**EXERCISE REQUIREMENTS**
Could you retype exactly the lines running from the line with "China Arts and Crafts Society" to the end of the data, both included, and nothing else?

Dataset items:
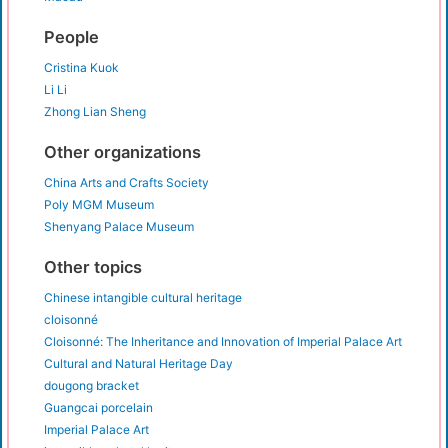
People
Cristina Kuok
Li Li
Zhong Lian Sheng
Other organizations
China Arts and Crafts Society
Poly MGM Museum
Shenyang Palace Museum
Other topics
Chinese intangible cultural heritage
cloisonné
Cloisonné: The Inheritance and Innovation of Imperial Palace Art
Cultural and Natural Heritage Day
dougong bracket
Guangcai porcelain
Imperial Palace Art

**ANSWER SECTION**
China Arts and Crafts Society
Poly MGM Museum
Shenyang Palace Museum
Other topics
Chinese intangible cultural heritage
cloisonné
Cloisonné: The Inheritance and Innovation of Imperial Palace Art
Cultural and Natural Heritage Day
dougong bracket
Guangcai porcelain
Imperial Palace Art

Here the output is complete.